In another letter dated June 22, NASA’s attorney asked RR Auction to work with the current owner of the material to return it to the federal government.

The Apollo 11 mission returned more than 47 pounds (21.3 kilograms) of lunar rock to Earth. Some were fed on insects, fish and other small creatures to see if it would kill them.

The moon-fed cockroaches were brought to the University of Minnesota where entomologist Marion Brooks dissected and studied them.

“I found no evidence of infectious agents,” Brooks, who died in 2007, told the Minneapolis Tribune for a story from October 1969. She found no evidence that the moon material was toxic or any other adverse effects in it. the insects did not cause, according to the article.
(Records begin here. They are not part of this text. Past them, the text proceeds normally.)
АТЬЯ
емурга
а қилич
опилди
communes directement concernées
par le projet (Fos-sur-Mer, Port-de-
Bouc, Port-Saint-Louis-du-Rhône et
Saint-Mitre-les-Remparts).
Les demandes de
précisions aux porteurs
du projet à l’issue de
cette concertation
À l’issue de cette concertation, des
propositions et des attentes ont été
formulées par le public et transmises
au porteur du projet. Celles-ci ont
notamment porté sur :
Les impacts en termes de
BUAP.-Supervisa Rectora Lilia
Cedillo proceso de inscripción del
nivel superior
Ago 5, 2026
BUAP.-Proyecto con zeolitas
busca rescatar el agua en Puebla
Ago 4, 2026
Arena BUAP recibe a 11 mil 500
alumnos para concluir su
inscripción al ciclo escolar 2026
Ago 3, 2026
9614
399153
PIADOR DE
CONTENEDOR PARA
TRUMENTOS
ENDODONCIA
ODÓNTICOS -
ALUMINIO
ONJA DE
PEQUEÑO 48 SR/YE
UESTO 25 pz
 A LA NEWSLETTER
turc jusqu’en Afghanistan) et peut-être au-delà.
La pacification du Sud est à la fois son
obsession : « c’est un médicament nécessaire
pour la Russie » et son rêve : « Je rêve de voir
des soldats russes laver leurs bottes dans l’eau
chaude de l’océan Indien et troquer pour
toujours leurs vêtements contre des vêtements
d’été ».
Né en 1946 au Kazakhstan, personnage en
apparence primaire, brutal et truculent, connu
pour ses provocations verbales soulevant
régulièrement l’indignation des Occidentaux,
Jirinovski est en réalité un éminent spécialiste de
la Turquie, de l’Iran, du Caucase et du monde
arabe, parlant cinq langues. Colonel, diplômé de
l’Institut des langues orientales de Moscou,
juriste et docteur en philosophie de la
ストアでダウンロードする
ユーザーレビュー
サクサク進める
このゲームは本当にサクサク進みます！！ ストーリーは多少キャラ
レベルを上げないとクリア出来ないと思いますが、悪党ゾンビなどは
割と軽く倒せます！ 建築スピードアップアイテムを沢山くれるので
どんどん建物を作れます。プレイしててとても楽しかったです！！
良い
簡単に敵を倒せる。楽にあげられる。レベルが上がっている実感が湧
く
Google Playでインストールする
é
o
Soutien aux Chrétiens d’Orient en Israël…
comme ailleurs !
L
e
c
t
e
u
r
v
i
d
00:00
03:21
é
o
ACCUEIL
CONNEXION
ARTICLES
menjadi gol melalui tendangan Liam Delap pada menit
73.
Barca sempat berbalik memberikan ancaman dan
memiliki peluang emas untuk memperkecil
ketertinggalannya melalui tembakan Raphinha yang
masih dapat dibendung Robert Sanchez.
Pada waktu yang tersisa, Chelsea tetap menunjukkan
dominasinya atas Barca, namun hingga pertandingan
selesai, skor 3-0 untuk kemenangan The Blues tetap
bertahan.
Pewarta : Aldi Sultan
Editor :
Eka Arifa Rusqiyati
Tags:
But the moon rock and the cockroaches were never returned to NASA, rather displayed at Brooks’ home. Her daughter sold them in 2010, and now they are on sale again through a sender that RR did not disclose.

It’s not uncommon for a third party to claim something being auctioned off, said Mark Zaid, an attorney at RR Auction.

“NASA has a record of chasing items related to the early space programs,” although they were reluctant to do so, Zaid said. From his own admission, NASA admitted in one of its letters that it did not know about the previous auction of the cockroach experiment items.

“We’ve worked with NASA before and have always worked with the U.S. government when they claim items,” Zaid said. “At the end of the day, we want to act appropriately and legally.”

RR Auction is holding on to fate for now, but ultimately it is up to the sender to work something out with NASA, he said.